__YOUR ASSIGNMENT__: Your task is to repeat the entries exactly. Leave the pictures out.

__RECORDS__:

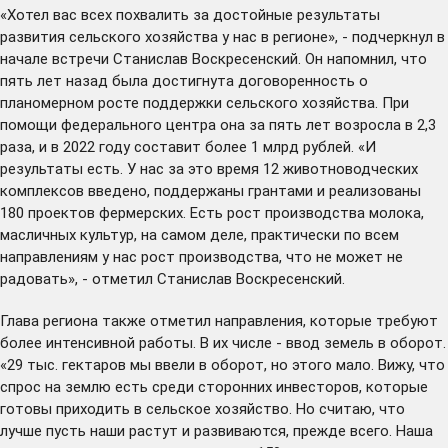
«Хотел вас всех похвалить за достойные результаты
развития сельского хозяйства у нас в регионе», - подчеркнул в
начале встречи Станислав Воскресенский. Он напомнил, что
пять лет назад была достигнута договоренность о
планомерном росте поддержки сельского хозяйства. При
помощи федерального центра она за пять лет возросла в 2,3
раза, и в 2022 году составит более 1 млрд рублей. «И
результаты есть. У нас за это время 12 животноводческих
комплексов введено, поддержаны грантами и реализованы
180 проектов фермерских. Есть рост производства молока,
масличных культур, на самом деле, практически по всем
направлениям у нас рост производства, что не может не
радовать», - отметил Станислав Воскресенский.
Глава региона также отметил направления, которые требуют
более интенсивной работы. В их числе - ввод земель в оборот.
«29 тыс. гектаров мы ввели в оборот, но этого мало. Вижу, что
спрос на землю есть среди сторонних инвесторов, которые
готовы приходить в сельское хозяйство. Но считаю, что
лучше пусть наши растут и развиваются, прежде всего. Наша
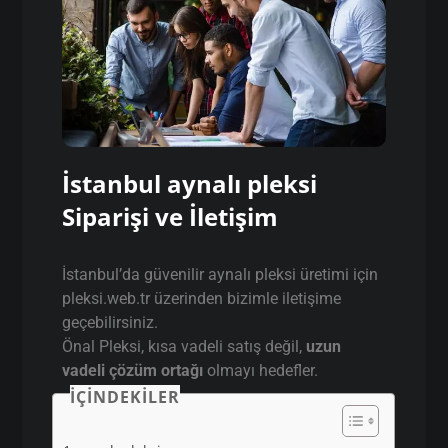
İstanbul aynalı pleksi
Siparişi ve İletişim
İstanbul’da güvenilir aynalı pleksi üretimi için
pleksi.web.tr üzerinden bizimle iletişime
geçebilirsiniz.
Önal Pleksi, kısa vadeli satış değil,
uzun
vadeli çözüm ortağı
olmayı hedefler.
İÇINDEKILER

__RESULT FOR THIS EXERCISE__:
«Хотел вас всех похвалить за достойные результаты
развития сельского хозяйства у нас в регионе», - подчеркнул в
начале встречи Станислав Воскресенский. Он напомнил, что
пять лет назад была достигнута договоренность о
планомерном росте поддержки сельского хозяйства. При
помощи федерального центра она за пять лет возросла в 2,3
раза, и в 2022 году составит более 1 млрд рублей. «И
результаты есть. У нас за это время 12 животноводческих
комплексов введено, поддержаны грантами и реализованы
180 проектов фермерских. Есть рост производства молока,
масличных культур, на самом деле, практически по всем
направлениям у нас рост производства, что не может не
радовать», - отметил Станислав Воскресенский.
Глава региона также отметил направления, которые требуют
более интенсивной работы. В их числе - ввод земель в оборот.
«29 тыс. гектаров мы ввели в оборот, но этого мало. Вижу, что
спрос на землю есть среди сторонних инвесторов, которые
готовы приходить в сельское хозяйство. Но считаю, что
лучше пусть наши растут и развиваются, прежде всего. Наша
İstanbul aynalı pleksi
Siparişi ve İletişim
İstanbul’da güvenilir aynalı pleksi üretimi için
pleksi.web.tr üzerinden bizimle iletişime
geçebilirsiniz.
Önal Pleksi, kısa vadeli satış değil,
uzun
vadeli çözüm ortağı
olmayı hedefler.
İÇINDEKILER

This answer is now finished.